**Task to carry out:** Output all entries verbatim. Skip pictures.

Dataset entries:
——————
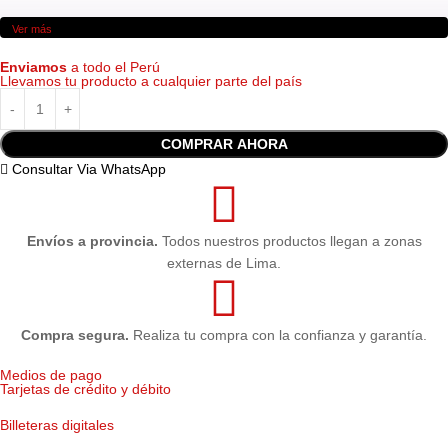
Ver más
Enviamos
a todo el Perú
Llevamos tu producto a cualquier parte del país
COMPRAR AHORA
Consultar Via WhatsApp
Envíos a provincia.
Todos nuestros productos llegan a zonas
externas de Lima.
Compra segura.
Realiza tu compra con la confianza y garantía.
Medios de pago
Tarjetas de crédito y débito
Billeteras digitales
——————
**Problem solution:**
Ver más
Enviamos
a todo el Perú
Llevamos tu producto a cualquier parte del país
COMPRAR AHORA
Consultar Via WhatsApp
Envíos a provincia.
Todos nuestros productos llegan a zonas
externas de Lima.
Compra segura.
Realiza tu compra con la confianza y garantía.
Medios de pago
Tarjetas de crédito y débito
Billeteras digitales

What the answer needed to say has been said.